Drew was the first person I met when I first arrived at Cressman University. He took me around the whole campus and made me feel welcome. It was just the two of us for most of the semester. Eventually, I met Patrick and Josh through my classes and it was a perfect fit with our different but complimentary personalities. Patrick was always easygoing and liked to treat Drew like a little brother. Josh was a mix of super mature and playfully juvenile.

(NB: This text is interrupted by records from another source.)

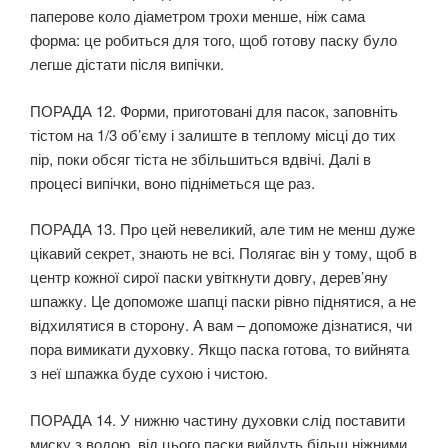
паперове коло діаметром трохи менше, ніж сама
форма: це робиться для того, щоб готову паску було
легше дістати після випічки.
ПОРАДА 12. Форми, приготовані для пасок, заповніть
тістом на 1/3 об’єму і залиште в теплому місці до тих
пір, поки обсяг тіста не збільшиться вдвічі. Далі в
процесі випічки, воно підніметься ще раз.
ПОРАДА 13. Про цей невеликий, але тим не менш дуже
цікавий секрет, знають не всі. Полягає він у тому, щоб в
центр кожної сирої паски увіткнути довгу, дерев’яну
шпажку. Це допоможе шапці паски рівно піднятися, а не
відхилятися в сторону. А вам – допоможе дізнатися, чи
пора вимикати духовку. Якщо паска готова, то вийнята
з неї шпажка буде сухою і чистою.
ПОРАДА 14. У нижню частину духовки слід поставити
миску з водою, від цього паски вийдуть більш ніжними.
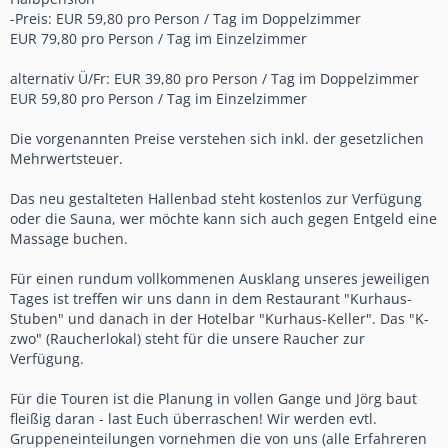
-Preis: EUR 59,80 pro Person / Tag im Doppelzimmer
EUR 79,80 pro Person / Tag im Einzelzimmer
alternativ Ü/Fr: EUR 39,80 pro Person / Tag im Doppelzimmer
EUR 59,80 pro Person / Tag im Einzelzimmer
Die vorgenannten Preise verstehen sich inkl. der gesetzlichen
Mehrwertsteuer.
Das neu gestalteten Hallenbad steht kostenlos zur Verfügung
oder die Sauna, wer möchte kann sich auch gegen Entgeld eine
Massage buchen.
Für einen rundum vollkommenen Ausklang unseres jeweiligen
Tages ist treffen wir uns dann in dem Restaurant "Kurhaus-
Stuben" und danach in der Hotelbar "Kurhaus-Keller". Das "K-
zwo" (Raucherlokal) steht für die unsere Raucher zur
Verfügung.
Für die Touren ist die Planung in vollen Gange und Jörg baut
fleißig daran - last Euch überraschen! Wir werden evtl.
Gruppeneinteilungen vornehmen die von uns (alle Erfahreren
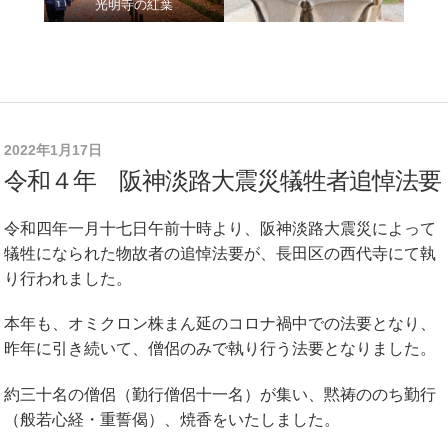
光明寺の紅葉
2022年1月17日
令和４年 阪神淡路大震災犠牲者追悼法要
令和四年一月十七日午前十時より、阪神淡路大震災によって
犠牲になられた物故者の追悼法要が、長田区の西代寺にて執
り行われました。
本年も、オミクロン株まん延のコロナ禍中での法要となり、
昨年に引き続いて、僧侶のみで執り行う法要となりました。
約三十名の僧侶（勤行僧侶十一名）が集い、黙祷ののち勤行
（般若心経・重誓偈）、焼香をいたしました。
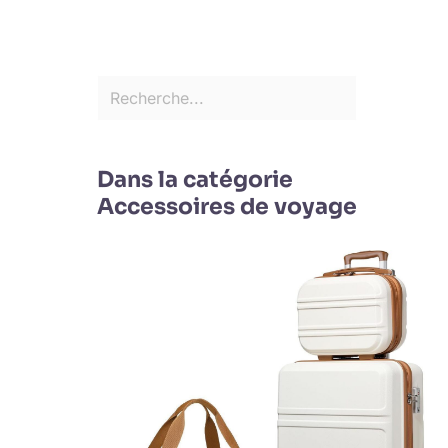
Dans la catégorie
Accessoires de voyage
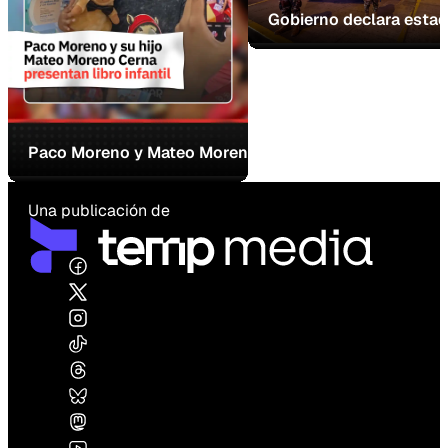
Gobierno declara estad
Paco Moreno y Mateo Moreno Cerna presentaron “El ca
Una publicación de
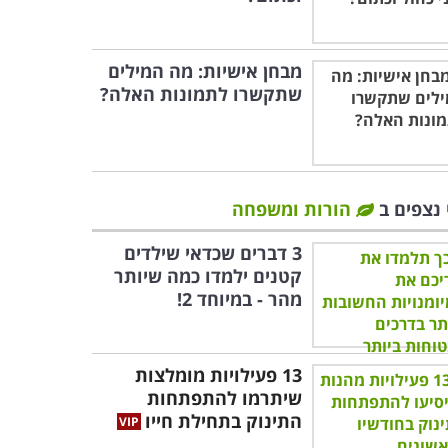
מבחן אישיות: מה המילים
שתקשרו לתמונות האלה?
 נצפים ב
הורות ומשפחה
3 דברים שכדאי שילדים
קטנים ילמדו כמה שיותר
מהר - במיוחד 2!
13 פעילויות מומלצות
שיתרמו להתפתחות
התינוק בתחילת חייו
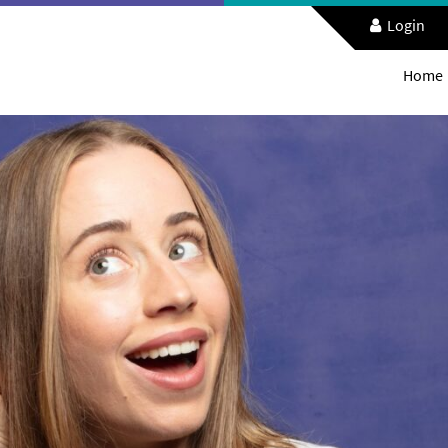
Login
Home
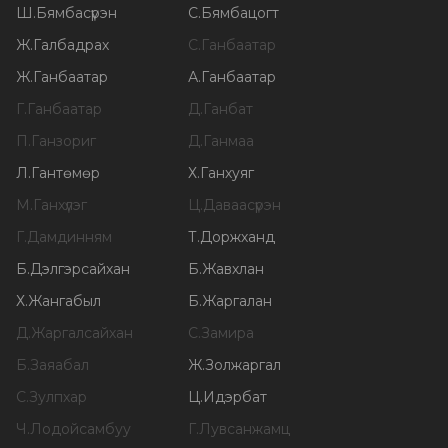
Ш
.
Бямбасүрэн
С
.
Бямбацогт
Ж
.
Галбадрах
С
.
Ганбаатар
Ж
.
Ганбаатар
А
.
Ганбаатар
Г
.
Ганбаатар
Д
.
Ганбат
П
.
Ганзориг
Д
.
Ганмаа
Л
.
Гантөмөр
Х
.
Ганхуяг
М
.
Ганхүлэг
Ц
.
Даваасүрэн
Г
.
Дамдинням
Т
.
Доржханд
Б
.
Дэлгэрсайхан
Б
.
Жавхлан
Х
.
Жангабыл
Б
.
Жаргалан
Д
.
Жаргалсайхан
С
.
Замира
Б
.
Заяабал
Ж
.
Золжаргал
С
.
Зулпхар
Ц
.
Идэрбат
Ч
.
Лодойсамбуу
Г
.
Лувсанжамц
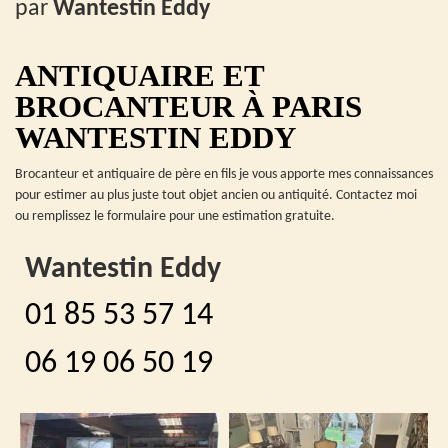
par
Wantestin Eddy
ANTIQUAIRE ET
BROCANTEUR À PARIS
WANTESTIN EDDY
Brocanteur et antiquaire de père en fils je vous apporte mes connaissances
pour estimer au plus juste tout objet ancien ou antiquité. Contactez moi
ou remplissez le formulaire pour une estimation gratuite.
Wantestin Eddy
01 85 53 57 14
06 19 06 50 19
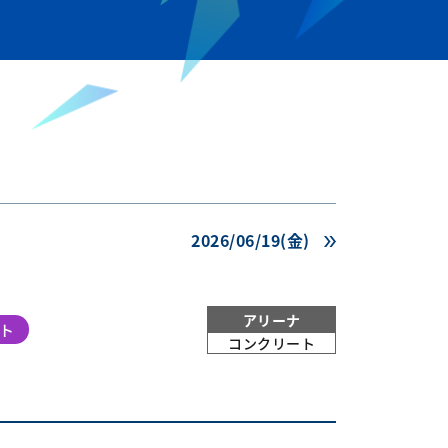
2026/06/19(金)
アリーナ
ト
コンクリート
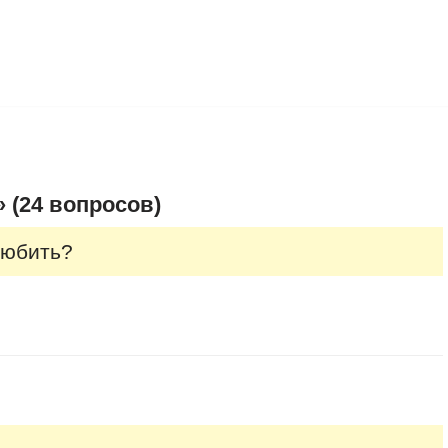
 (24 вопросов)
любить?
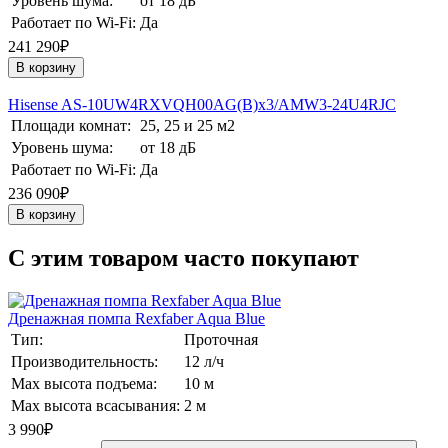
Уровень шума:
от 18 дБ
Работает по Wi-Fi:
Да
241 290₽
В корзину
Hisense AS-10UW4RXVQH00AG(B)х3/AMW3-24U4RJC
Площади комнат:
25, 25 и 25 м2
Уровень шума:
от 18 дБ
Работает по Wi-Fi:
Да
236 090₽
В корзину
C этим товаром часто покупают
Дренажная помпа Rexfaber Aqua Blue
Тип:
Проточная
Производительность:
12 л/ч
Max высота подъема:
10 м
Max высота всасывания:
2 м
3 990
₽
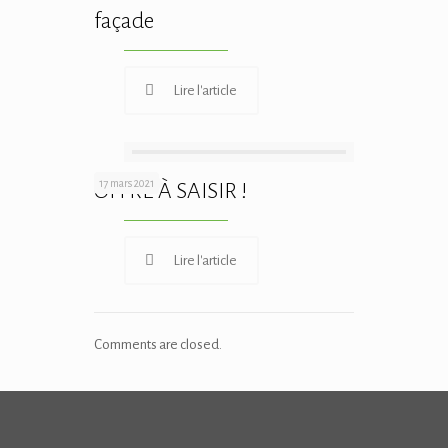
façade
Lire l'article
17 mars 2021
OFFRE À SAISIR !
Lire l'article
Comments are closed.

It was just the two of us right then as I filled the air with a nervous, tight little melody. I supported Drew in whatever financial revenge he wanted to conduct. The problem was still feeling like I was standing too close to Ground Zero for something I didn’t understand. Warning my roommate about what was going on felt like a good idea, but I barely had the words inside my head to personally contextualize what happened, let alone translate that for someone who hadn’t been there. And the worst part was, I felt like no matter what I said to Drew, he would be instead intrigued and skeptical, and roll himself over to that hall and probably wind up with a big honking pair of tits. I refused to imagine further than that.

Drew was heading out though, to grab a wheelchair-accessible Lyft to take him over to the Basin. He had ambitions greater than just knocking on this Internet person’s door though. It felt like the lost dollars were just an excuse for a mini road trip. If I was in a different state of mind, I eagerly would’ve joined him for the opportunity to just drive a little way and let the tangled blocks of words settle and assemble into something creative in my mind.

It didn’t matter where I was going either. I just had to get away from here.